# Selective excitation of multipolar spoof plasmons using orbital angular   momentum of light

**Authors:** Takashi Arikawa, Tomoki Hiraoka, Shohei Morimoto, Francois Blanchard,, Shuntaro Tani, Tomoko Tanaka, Kyosuke Sakai, Hiroki Kitajima, Keiji Sasaki, and Koichiro Tanaka

arXiv: 1905.01314 · 2021-08-03

## TL;DR

This paper demonstrates that orbital angular momentum of light can selectively excite multipolar spoof plasmons in solids, revealing new light-matter interaction mechanisms beyond electric dipole transitions.

## Contribution

It provides the first visual evidence of dipole-forbidden multipolar excitations in solids induced by vortex beams, confirming angular momentum transfer in a solid-state system.

## Key findings

- Selective excitation of multipolar spoof plasmons by vortex beams
- Confirmation of angular momentum conservation in solid-state excitations
- Visualization of dipole-forbidden multipolar excitations in a solid

## Abstract

The nature of light-matter interaction is governed by the spatial-temporal structures of a light field and material wavefunctions.

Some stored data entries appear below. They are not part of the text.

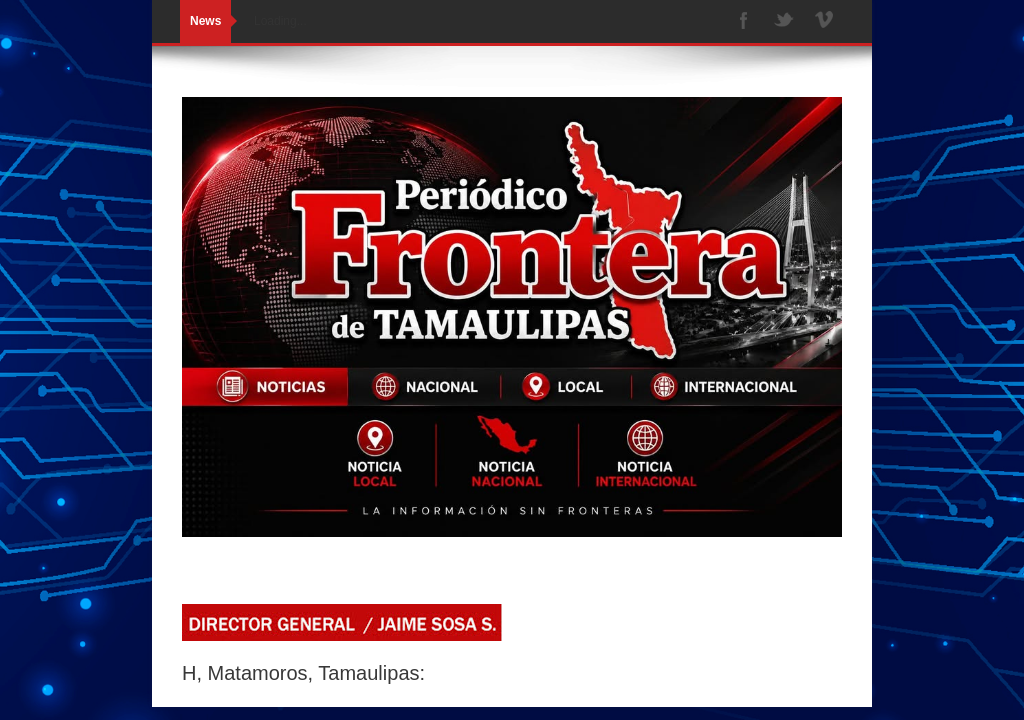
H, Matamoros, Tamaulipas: (303, 673)
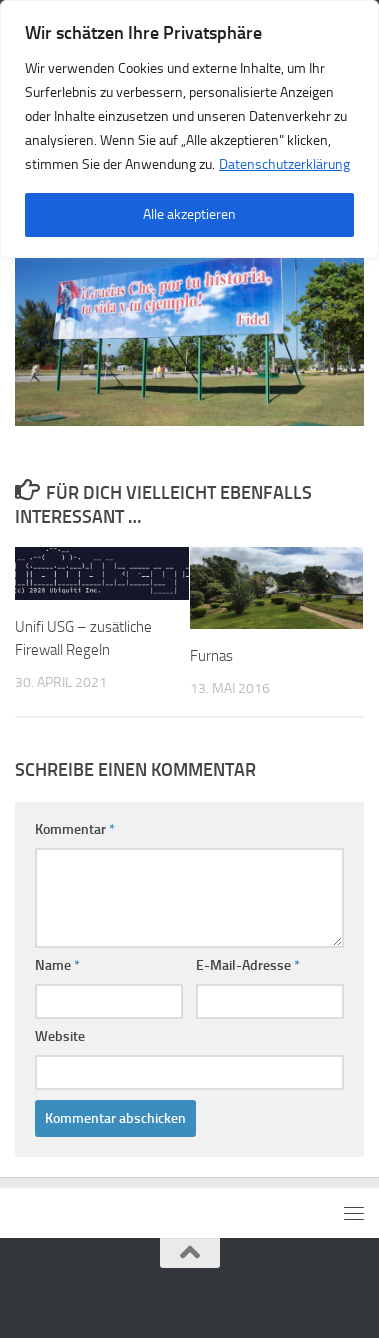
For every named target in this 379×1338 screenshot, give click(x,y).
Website (60, 1036)
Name (57, 965)
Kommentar (75, 829)
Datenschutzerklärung (284, 164)
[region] (189, 129)
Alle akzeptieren (189, 214)
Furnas (211, 656)
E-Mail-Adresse (248, 965)
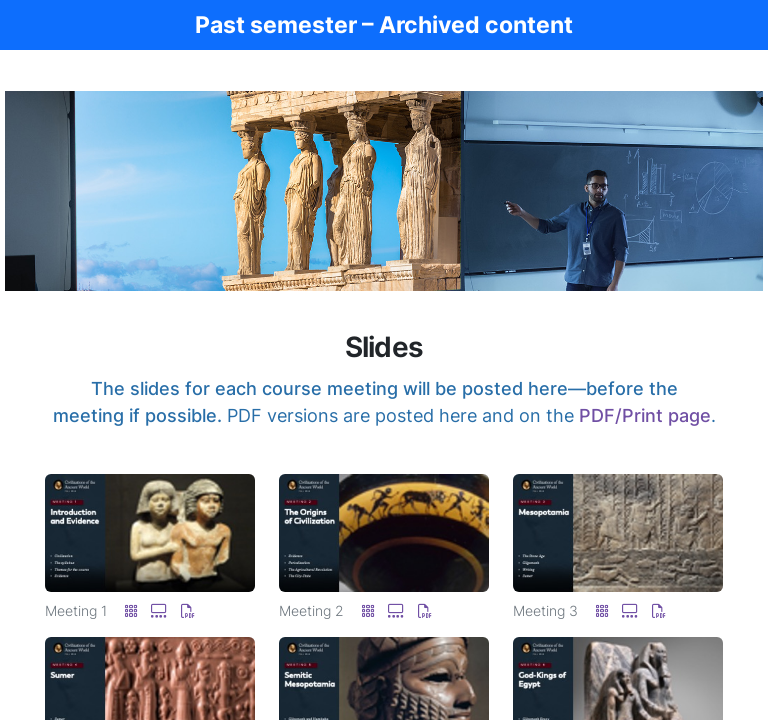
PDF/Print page (645, 415)
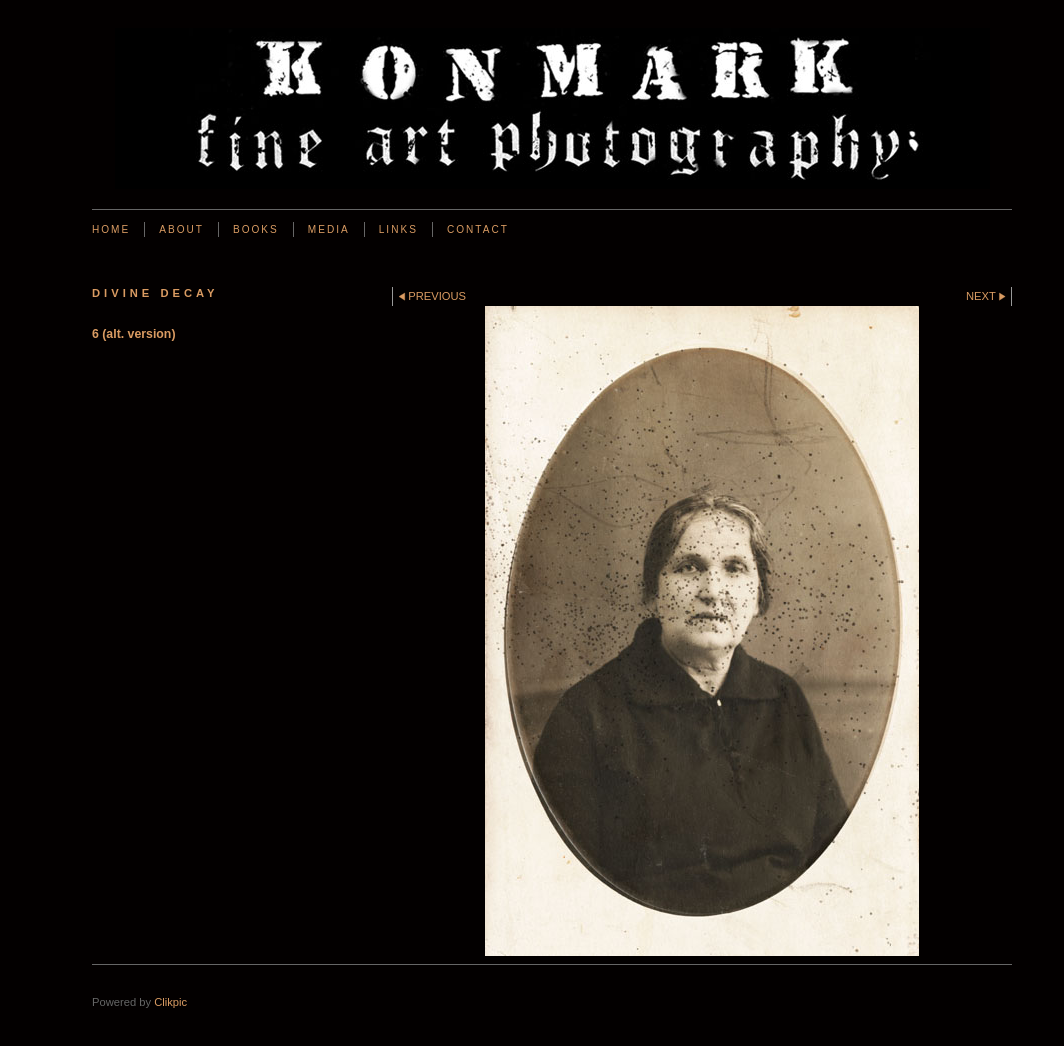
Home (111, 229)
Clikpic (170, 1002)
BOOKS (256, 229)
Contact (478, 229)
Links (398, 229)
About (181, 229)
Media (329, 229)
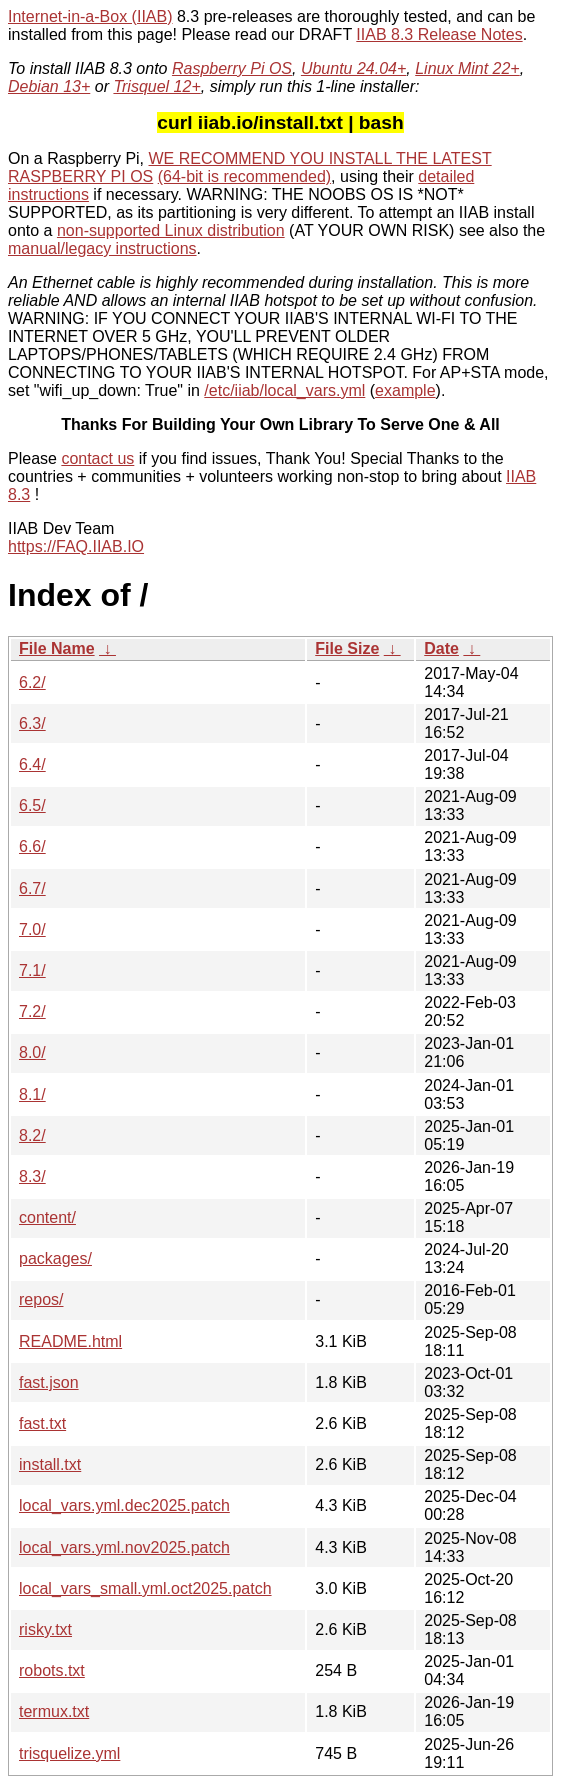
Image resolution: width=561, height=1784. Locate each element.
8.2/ (32, 1135)
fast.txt (42, 1423)
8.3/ (32, 1176)
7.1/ (32, 970)
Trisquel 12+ (156, 86)
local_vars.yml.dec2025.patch (124, 1505)
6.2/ (32, 682)
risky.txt (45, 1629)
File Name (57, 648)
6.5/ (32, 805)
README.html (70, 1341)
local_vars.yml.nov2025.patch (124, 1547)
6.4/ (32, 764)
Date (441, 648)
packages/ (55, 1258)
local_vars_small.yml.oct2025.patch (145, 1588)
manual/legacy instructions (102, 248)
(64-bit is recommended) (244, 176)
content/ (47, 1217)
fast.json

The emergence of the light beam with transverse phase vortex, or equivalently orbital angular momentum (OAM) has been providing intriguing possibilities to induce unconventional optical transitions beyond the framework of the electric dipole interaction. The uniqueness stems from the OAM transfer from light to material, as demonstrated using the bound electron of a single trapped ion. However, many aspects of the vortex light-matter interaction are still unexplored especially in solids with extended electronic states. Here, we unambiguously visualized dipole-forbidden multipolar excitations in a solid-state electron system; spoof localized surface plasmon, selectively induced by the terahertz vortex beam. The results obey the selection rules governed by the conservation of the total angular momentum, which is numerically confirmed by the electromagnetic field analysis. Our results show light's OAM can be efficiently transferred to an elementary excitation in solids.